Beyond its use in defamation cases, the Rule 415 exception might apply to Title VII litigation, civil rights cases, or any case in tort where the legal claim turns on the jury answering an interrogatory about the occurrence of a sexual assault.
The case also serves as another important reminder that diligent investigation and evidence collection, along with a robust understanding and strategic application of the evidentiary rules, can tip the scales in close cases.
Trials may well be won — or lost — before the jury is even sworn in, and a lawyer’s comprehension and strategic invocation of the evidentiary rules cannot be left just for trial.

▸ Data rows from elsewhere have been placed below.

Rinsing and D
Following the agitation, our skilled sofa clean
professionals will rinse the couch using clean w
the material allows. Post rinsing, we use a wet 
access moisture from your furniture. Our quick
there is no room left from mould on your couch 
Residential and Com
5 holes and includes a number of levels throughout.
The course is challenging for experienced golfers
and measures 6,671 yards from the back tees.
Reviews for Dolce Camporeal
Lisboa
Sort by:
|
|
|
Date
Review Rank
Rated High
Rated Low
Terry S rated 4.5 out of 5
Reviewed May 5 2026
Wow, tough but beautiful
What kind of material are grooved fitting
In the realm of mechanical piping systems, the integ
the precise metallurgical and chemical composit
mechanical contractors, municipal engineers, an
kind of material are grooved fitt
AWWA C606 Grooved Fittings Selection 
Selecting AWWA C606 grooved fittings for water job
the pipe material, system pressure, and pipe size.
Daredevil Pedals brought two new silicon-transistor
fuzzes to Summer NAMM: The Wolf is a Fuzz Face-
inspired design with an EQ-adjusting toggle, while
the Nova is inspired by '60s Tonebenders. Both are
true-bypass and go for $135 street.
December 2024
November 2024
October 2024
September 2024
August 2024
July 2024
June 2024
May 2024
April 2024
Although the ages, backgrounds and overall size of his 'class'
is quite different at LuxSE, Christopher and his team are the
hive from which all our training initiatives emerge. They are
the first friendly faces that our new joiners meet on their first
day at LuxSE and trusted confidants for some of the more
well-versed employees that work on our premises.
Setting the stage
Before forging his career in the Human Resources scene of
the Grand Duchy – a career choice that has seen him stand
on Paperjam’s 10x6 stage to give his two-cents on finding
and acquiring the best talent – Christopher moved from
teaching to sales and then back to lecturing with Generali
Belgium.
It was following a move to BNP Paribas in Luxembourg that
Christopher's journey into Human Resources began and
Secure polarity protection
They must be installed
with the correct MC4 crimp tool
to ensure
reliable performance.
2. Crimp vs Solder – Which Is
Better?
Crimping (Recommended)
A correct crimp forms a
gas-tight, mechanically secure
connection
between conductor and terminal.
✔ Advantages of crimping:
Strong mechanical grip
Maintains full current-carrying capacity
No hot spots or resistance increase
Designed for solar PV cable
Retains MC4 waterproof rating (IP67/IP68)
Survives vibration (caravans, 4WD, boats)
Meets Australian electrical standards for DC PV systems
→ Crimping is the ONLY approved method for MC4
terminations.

Beginning in the earliest stages of investigating a case, attorneys should make use of the rules to inform their approach to discovery and depositions, to refine their preparation for trial, and to zealously advocate their theory of the case.
For example, in deposing others who have had similar experiences, or in investigating their claims, attorneys should pose questions that flesh out whether the alleged prior conduct was a sexual assault as defined by Rule 413(d).
To the extent that those questions would require a granular inquiry as to the alleged assault, the line of questioning should be thought out in advance because of the delicate nature of the subject matter.
Had the judge excluded Trump’s “Access Hollywood” statements and the testimony of other alleged victims, the verdict in Carroll’s trial may well have been different.
Because her lawyers prevailed in their pretrial motions, she ultimately won at trial — and in doing so, provided a road map for other survivors to use the rules of evidence to hold defendants to account.
That road map involves a diligent investigation with a constant eye toward how the facts play out in a narrative that will be admissible in a court of law.
It is a process that requires not just the application of Rule 415, but also other evidentiary arrows in the quiver of trial lawyers, including rules defining hearsay and its exceptions, the rules governing relevance and, of course, the rules of authentication.
Particularly in an era where emails and videos and social media can tell a story even without a witness on the stand, the rules of evidence can turn the case. And this is what Carroll’s lawsuit taught us.
Reuben Guttman is a partner at Guttman Buschner & Brooks PLLC. He is co-author of “Pretrial Advocacy” (NITA/Wolters Kluwer 2023).
Whitney Untiedt is a trial lawyer in Miami. She is a member of the Board of Trustees for the National Institute for Trial Advocacy.
The opinions expressed are those of the author(s) and do not necessarily reflect the views of their employer, its clients, or Portfolio Media Inc., or any of its or their respective affiliates. This article is for general information purposes and is not intended to be and should not be taken as legal advice.
 Carroll v. Trump, et al., No. 20-cv-07311 (LAK) (S.D.N.Y.).
 Carroll v. Trump, No. 22-cv-10016 (LAK) (S.D.N.Y.).
 Carroll I, Dkt 145, No. 20-cv-7311 (LAK), 2023 WL 2441795 (S.D.N.Y.) (Mar. 10, 2023).
 Carroll II, Dkt 95, No. 22-cv-10016 (LAK) (S.D.N.Y.) (Mar. 27, 2023).